**THE PROBLEM**
Would you restate each line of the data below word for word, without its pictures?

···

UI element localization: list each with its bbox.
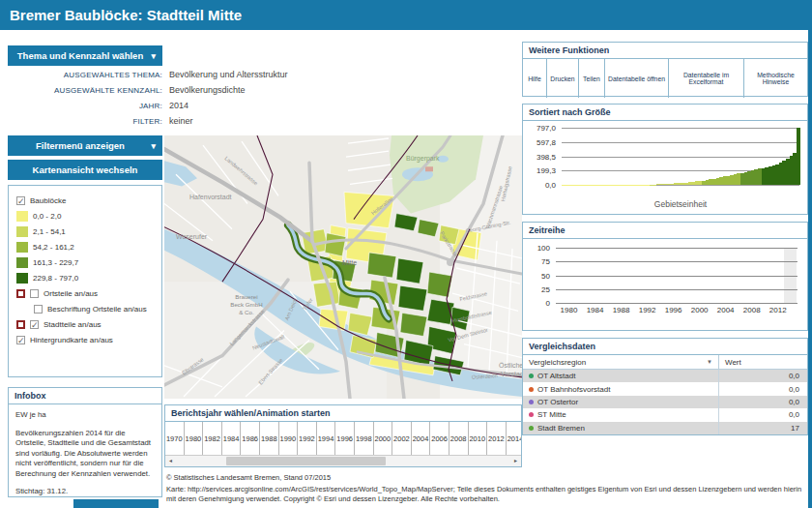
region-color-dot (529, 374, 534, 378)
map-label-brauerei-2: Beck GmbH (230, 301, 262, 308)
compare-title: Vergleichsdaten (523, 339, 807, 355)
compare-table-header: Vergleichsregion Wert (523, 355, 807, 370)
compare-row[interactable]: OT Bahnhofsvorstadt0,0 (523, 382, 807, 395)
timeline-year-cell[interactable]: 2002 (392, 422, 412, 455)
timeseries-gridline (556, 303, 798, 304)
map-label-mitte: Mitte (342, 259, 357, 266)
compare-panel: Vergleichsdaten Vergleichsregion Wert OT… (522, 338, 808, 435)
scroll-right-icon[interactable] (510, 456, 521, 466)
selected-kennzahl-value: Bevölkerungsdichte (169, 85, 462, 95)
timeline-year-cell[interactable]: 1980 (185, 422, 204, 455)
scrollbar-thumb[interactable] (226, 457, 387, 465)
map-label-hafenvorstadt: Hafenvorstadt (189, 194, 232, 200)
timeline-year-cell[interactable]: 1984 (222, 422, 242, 455)
timeseries-xtick: 2000 (691, 306, 709, 314)
region-value: 0,0 (718, 396, 807, 408)
print-button-label: Drucken (550, 75, 574, 82)
infobox-paragraph: Bevölkerungszahlen 2014 für die Ortsteil… (15, 429, 155, 480)
map-label-vorstadt: Vorstadt (501, 371, 522, 377)
timeseries-xtick: 2004 (717, 306, 735, 314)
infobox-unit: EW je ha (15, 410, 155, 421)
sorted-chart-ytick: 597,8 (536, 137, 556, 146)
legend-swatch-class2 (16, 226, 28, 237)
timeline-year-cell[interactable]: 2014 (507, 422, 521, 455)
sort-descending-icon (707, 359, 712, 365)
ortsteile-toggle-label: Ortsteile an/aus (44, 289, 98, 298)
compare-region-column-header[interactable]: Vergleichsregion (523, 358, 718, 367)
timeline-years: 1970198019821984198619881990199219941996… (165, 422, 521, 456)
compare-row[interactable]: OT Altstadt0,0 (523, 370, 807, 382)
compare-value-column-header: Wert (718, 355, 807, 369)
timeseries-ytick: 50 (541, 271, 550, 280)
sorted-chart-title: Sortiert nach Größe (523, 105, 807, 121)
sorted-chart-ytick: 199,3 (536, 166, 556, 175)
timeseries-xtick: 2008 (743, 306, 761, 314)
beschriftung-ortsteile-checkbox[interactable] (34, 305, 43, 314)
sorted-chart-yaxis: 797,0597,8398,5199,30,0 (523, 128, 560, 185)
timeline-year-cell[interactable]: 2006 (430, 422, 450, 455)
legend-class3-label: 54,2 - 161,2 (33, 243, 74, 252)
scroll-left-icon[interactable] (165, 456, 176, 466)
timeseries-xtick: 2012 (769, 306, 787, 314)
compare-row[interactable]: OT Ostertor0,0 (523, 396, 807, 408)
excel-export-button[interactable]: Datentabelle im Excelformat (669, 59, 744, 98)
copyright-line1: © Statistisches Landesamt Bremen, Stand … (166, 473, 806, 483)
timeline-year-cell[interactable]: 2004 (412, 422, 431, 455)
timeline-year-cell[interactable]: 1970 (165, 422, 185, 455)
timeline-year-cell[interactable]: 2008 (450, 422, 469, 455)
methodology-button[interactable]: Methodische Hinweise (744, 59, 807, 98)
help-button[interactable]: Hilfe (523, 59, 547, 98)
compare-row[interactable]: ST Mitte0,0 (523, 408, 807, 421)
map-copyright: © Statistisches Landesamt Bremen, Stand … (166, 473, 806, 504)
timeseries-ytick: 0 (546, 299, 550, 308)
timeline-year-cell[interactable]: 1998 (355, 422, 374, 455)
timeline-year-cell[interactable]: 1982 (203, 422, 222, 455)
timeline-year-cell[interactable]: 1996 (335, 422, 355, 455)
map-label-brauerei-3: & Co. (239, 309, 254, 315)
compare-row[interactable]: Stadt Bremen17 (523, 422, 807, 434)
selected-theme-value: Bevölkerung und Altersstruktur (169, 70, 462, 79)
legend-panel: Baublöcke 0,0 - 2,0 2,1 - 54,1 54,2 - 16… (8, 185, 162, 377)
filter-value: keiner (169, 116, 462, 126)
timeseries-ytick: 75 (541, 257, 550, 266)
infobox-panel: Infobox EW je ha Bevölkerungszahlen 2014… (8, 387, 162, 497)
map[interactable]: Hafenvorstadt Weserufer Bürgerpark Mitte… (164, 135, 522, 399)
timeline-year-cell[interactable]: 1994 (317, 422, 336, 455)
map-label-buergerpark: Bürgerpark (406, 155, 440, 163)
thema-kennzahl-button[interactable]: Thema und Kennzahl wählen (8, 45, 162, 66)
timeline-year-cell[interactable]: 1988 (260, 422, 279, 455)
timeline-year-cell[interactable]: 1992 (298, 422, 317, 455)
ortsteile-checkbox[interactable] (30, 289, 39, 298)
timeseries-plot: 198019841988199219962000200420082012 (556, 248, 798, 303)
region-name: OT Bahnhofsvorstadt (537, 385, 610, 394)
map-label-oestliche: Östliche (499, 362, 522, 369)
timeline-year-cell[interactable]: 1990 (279, 422, 299, 455)
timeline-year-cell[interactable]: 2012 (487, 422, 507, 455)
timeseries-yaxis: 1007550250 (523, 248, 554, 303)
share-button[interactable]: Teilen (579, 59, 605, 98)
timeseries-title: Zeitreihe (523, 223, 807, 239)
page-edge-strip (808, 0, 812, 508)
timeseries-gridline (556, 261, 798, 262)
filtermenu-button[interactable]: Filtermenü anzeigen (8, 135, 162, 156)
timeline-year-cell[interactable]: 2010 (469, 422, 488, 455)
baubloecke-checkbox[interactable] (16, 196, 25, 205)
timeline-year-cell[interactable]: 2000 (374, 422, 393, 455)
year-label: JAHR: (8, 102, 162, 110)
print-button[interactable]: Drucken (547, 59, 579, 98)
timeline-scrollbar[interactable] (165, 456, 521, 466)
sorted-chart-ytick: 398,5 (536, 152, 556, 161)
open-datatable-button[interactable]: Datentabelle öffnen (605, 59, 669, 98)
region-color-dot (529, 400, 534, 404)
region-color-dot (529, 412, 534, 417)
ortsteile-boundary-swatch (16, 289, 25, 298)
timeline-year-cell[interactable]: 1986 (241, 422, 260, 455)
methodology-label: Methodische Hinweise (747, 72, 804, 85)
legend-class4-label: 161,3 - 229,7 (33, 258, 78, 267)
selected-theme-label: AUSGEWÄHLTES THEMA: (8, 71, 162, 79)
hintergrundkarte-checkbox[interactable] (16, 336, 25, 344)
thema-kennzahl-button-label: Thema und Kennzahl wählen (17, 50, 143, 61)
kartenansicht-button[interactable]: Kartenansicht wechseln (8, 160, 162, 180)
stadtteile-checkbox[interactable] (30, 320, 39, 329)
region-name: OT Altstadt (537, 372, 575, 380)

···

**EXERCISE SOLUTION**
UI element localization: list each with its bbox.
region-color-dot (529, 374, 534, 378)
map-label-brauerei-2: Beck GmbH (230, 301, 262, 308)
compare-title: Vergleichsdaten (523, 339, 807, 355)
compare-table-header: Vergleichsregion Wert (523, 355, 807, 370)
compare-row[interactable]: OT Bahnhofsvorstadt0,0 (523, 382, 807, 395)
timeline-year-cell[interactable]: 2002 (392, 422, 412, 455)
timeseries-gridline (556, 303, 798, 304)
map-label-mitte: Mitte (342, 259, 357, 266)
compare-panel: Vergleichsdaten Vergleichsregion Wert OT… (522, 338, 808, 435)
scroll-right-icon[interactable] (510, 456, 521, 466)
selected-kennzahl-value: Bevölkerungsdichte (169, 85, 462, 95)
timeline-year-cell[interactable]: 1980 (185, 422, 204, 455)
scrollbar-thumb[interactable] (226, 457, 387, 465)
map-label-hafenvorstadt: Hafenvorstadt (189, 194, 232, 200)
timeline-year-cell[interactable]: 1984 (222, 422, 242, 455)
timeseries-xtick: 2000 (691, 306, 709, 314)
region-value: 0,0 (718, 396, 807, 408)
print-button-label: Drucken (550, 75, 574, 82)
infobox-paragraph: Bevölkerungszahlen 2014 für die Ortsteil… (15, 429, 155, 480)
map-label-vorstadt: Vorstadt (501, 371, 522, 377)
timeseries-xtick: 2004 (717, 306, 735, 314)
infobox-unit: EW je ha (15, 410, 155, 421)
sorted-chart-ytick: 597,8 (536, 137, 556, 146)
legend-swatch-class2 (16, 226, 28, 237)
timeline-year-cell[interactable]: 2014 (507, 422, 521, 455)
sort-descending-icon (707, 359, 712, 365)
ortsteile-toggle-label: Ortsteile an/aus (44, 289, 98, 298)
compare-region-column-header[interactable]: Vergleichsregion (523, 358, 718, 367)
timeline-years: 1970198019821984198619881990199219941996… (165, 422, 521, 456)
compare-row[interactable]: OT Altstadt0,0 (523, 370, 807, 382)
compare-value-column-header: Wert (718, 355, 807, 369)
timeseries-ytick: 50 (541, 271, 550, 280)
sorted-chart-title: Sortiert nach Größe (523, 105, 807, 121)
sorted-chart-ytick: 199,3 (536, 166, 556, 175)
timeseries-xtick: 2008 (743, 306, 761, 314)
beschriftung-ortsteile-checkbox[interactable] (34, 305, 43, 314)
sorted-chart-yaxis: 797,0597,8398,5199,30,0 (523, 128, 560, 185)
timeline-year-cell[interactable]: 2006 (430, 422, 450, 455)
legend-class3-label: 54,2 - 161,2 (33, 243, 74, 252)
scroll-left-icon[interactable] (165, 456, 176, 466)
timeseries-xtick: 2012 (769, 306, 787, 314)
compare-row[interactable]: OT Ostertor0,0 (523, 396, 807, 408)
excel-export-button[interactable]: Datentabelle im Excelformat (669, 59, 744, 98)
copyright-line1: © Statistisches Landesamt Bremen, Stand … (166, 473, 806, 483)
timeline-year-cell[interactable]: 2004 (412, 422, 431, 455)
timeline-year-cell[interactable]: 1970 (165, 422, 185, 455)
timeline-year-cell[interactable]: 2008 (450, 422, 469, 455)
methodology-button[interactable]: Methodische Hinweise (744, 59, 807, 98)
help-button[interactable]: Hilfe (523, 59, 547, 98)
compare-row[interactable]: ST Mitte0,0 (523, 408, 807, 421)
map-copyright: © Statistisches Landesamt Bremen, Stand … (166, 473, 806, 504)
timeseries-ytick: 0 (546, 299, 550, 308)
timeline-year-cell[interactable]: 1998 (355, 422, 374, 455)
timeline-year-cell[interactable]: 1982 (203, 422, 222, 455)
timeline-year-cell[interactable]: 1996 (335, 422, 355, 455)
map-label-brauerei-3: & Co. (239, 309, 254, 315)
compare-row[interactable]: Stadt Bremen17 (523, 422, 807, 434)
selected-theme-value: Bevölkerung und Altersstruktur (169, 70, 462, 79)
legend-panel: Baublöcke 0,0 - 2,0 2,1 - 54,1 54,2 - 16… (8, 185, 162, 377)
filter-value: keiner (169, 116, 462, 126)
timeseries-ytick: 75 (541, 257, 550, 266)
infobox-panel: Infobox EW je ha Bevölkerungszahlen 2014… (8, 387, 162, 497)
map[interactable]: Hafenvorstadt Weserufer Bürgerpark Mitte… (164, 135, 522, 399)
timeline-year-cell[interactable]: 1994 (317, 422, 336, 455)
map-label-buergerpark: Bürgerpark (406, 155, 440, 163)
thema-kennzahl-button[interactable]: Thema und Kennzahl wählen (8, 45, 162, 66)
timeline-year-cell[interactable]: 1988 (260, 422, 279, 455)
timeline-year-cell[interactable]: 1992 (298, 422, 317, 455)
ortsteile-checkbox[interactable] (30, 289, 39, 298)
timeseries-plot: 198019841988199219962000200420082012 (556, 248, 798, 303)
region-name: OT Bahnhofsvorstadt (537, 385, 610, 394)
map-label-oestliche: Östliche (499, 362, 522, 369)
timeline-year-cell[interactable]: 1990 (279, 422, 299, 455)
timeline-year-cell[interactable]: 2012 (487, 422, 507, 455)
timeseries-yaxis: 1007550250 (523, 248, 554, 303)
share-button[interactable]: Teilen (579, 59, 605, 98)
timeseries-title: Zeitreihe (523, 223, 807, 239)
page-edge-strip (808, 0, 812, 508)
timeseries-gridline (556, 261, 798, 262)
filtermenu-button[interactable]: Filtermenü anzeigen (8, 135, 162, 156)
timeline-year-cell[interactable]: 2010 (469, 422, 488, 455)
baubloecke-checkbox[interactable] (16, 196, 25, 205)
timeline-year-cell[interactable]: 2000 (374, 422, 393, 455)
year-label: JAHR: (8, 102, 162, 110)
print-button[interactable]: Drucken (547, 59, 579, 98)
timeline-scrollbar[interactable] (165, 456, 521, 466)
sorted-chart-ytick: 398,5 (536, 152, 556, 161)
open-datatable-button[interactable]: Datentabelle öffnen (605, 59, 669, 98)
region-color-dot (529, 400, 534, 404)
region-color-dot (529, 412, 534, 417)
ortsteile-boundary-swatch (16, 289, 25, 298)
timeline-year-cell[interactable]: 1986 (241, 422, 260, 455)
methodology-label: Methodische Hinweise (747, 72, 804, 85)
legend-class4-label: 161,3 - 229,7 (33, 258, 78, 267)
selected-theme-label: AUSGEWÄHLTES THEMA: (8, 71, 162, 79)
hintergrundkarte-checkbox[interactable] (16, 336, 25, 344)
thema-kennzahl-button-label: Thema und Kennzahl wählen (17, 50, 143, 61)
kartenansicht-button[interactable]: Kartenansicht wechseln (8, 160, 162, 180)
stadtteile-checkbox[interactable] (30, 320, 39, 329)
region-name: OT Altstadt (537, 372, 575, 380)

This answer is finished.